The episode came to light around 9:45 p.m. Central time on Wednesday when Border Patrol agents near Del Rio, Texas, apprehended a man who told them he had been crossing the Rio Grande with his family in an attempt to enter the United States when their raft overturned in the water, spilling its nine passengers into the river. The man said that he saw his 10-month-old child and 7-year-old nephew, as well as another man and that man’s daughter, swept away by the water.

The agents then heard screaming from the river and saw two people struggling in the water close to a raft. The man they had apprehended identified them as his wife and 6-year-old daughter.

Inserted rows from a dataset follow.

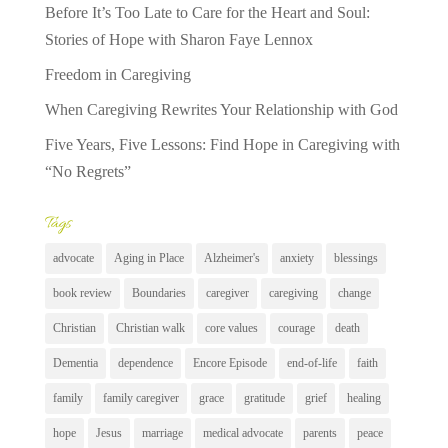
Before It’s Too Late to Care for the Heart and Soul:
Stories of Hope with Sharon Faye Lennox
Freedom in Caregiving
When Caregiving Rewrites Your Relationship with God
Five Years, Five Lessons: Find Hope in Caregiving with
“No Regrets”
Tags
advocate
Aging in Place
Alzheimer's
anxiety
blessings
book review
Boundaries
caregiver
caregiving
change
Christian
Christian walk
core values
courage
death
Dementia
dependence
Encore Episode
end-of-life
faith
family
family caregiver
grace
gratitude
grief
healing
hope
Jesus
marriage
medical advocate
parents
peace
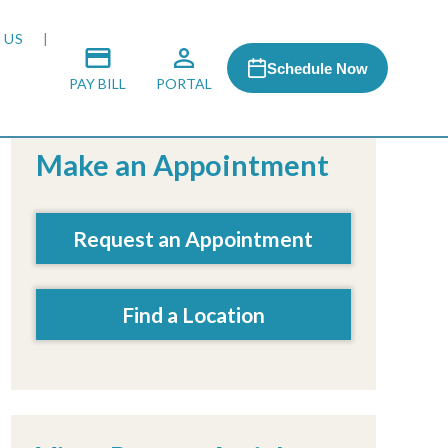
 US
Schedule Now
PAY BILL
PORTAL
Make an Appointment
 MEDIA
Request an Appointment
 & HONORS
Find a Location
ACH PROGRAM
S
RSHIPS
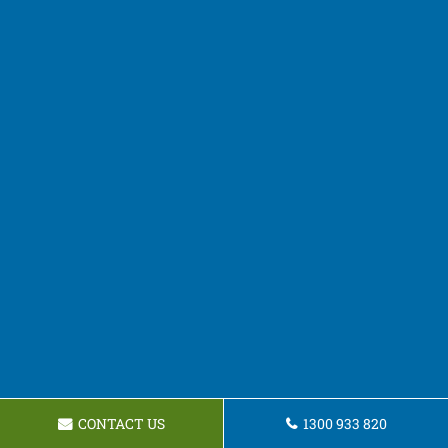
CONTACT US
1300 933 820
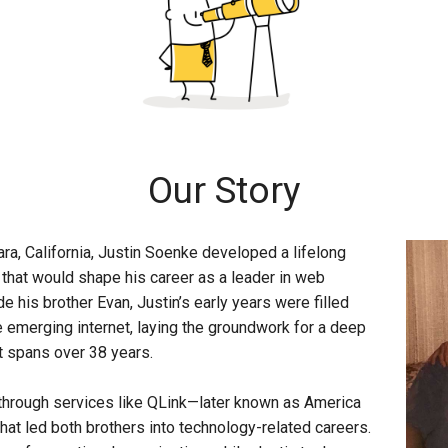
Our Story
ra, California, Justin Soenke developed a lifelong
that would shape his career as a leader in web
e his brother Evan, Justin’s early years were filled
 emerging internet, laying the groundwork for a deep
at spans over 38 years.
d through services like QLink—later known as America
hat led both brothers into technology-related careers.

Agents entered the water and pulled the mother and child ashore, and began searching for the others who had been aboard the raft.

Two other passengers, another man and his 13-year-old son, were later found on the U.S. side of the river. Border Patrol agents found the body of the 10-month-old baby on Thursday, according to a Customs and Border Protection official. Agents were still searching for the three migrants who had not been recovered.

The chaotic episode highlights the rising death toll as migrants from Central America try to cross the border with Mexico. Two detained migrant children from Guatemala died in December while in Border Patrol custody, and a 16-year-old boy from Guatemala died earlier this week in Texas after arriving at a shelter for unaccompanied children.

Most migrant deaths on America’s southwest border occur on land. From October 1997 to September 2018, the Border Patrol recorded 7,505 migrant deaths in its nine sectors, and the vast majority were migrants who died from dehydration and exposure to the elements while hiking through the desert or the brush.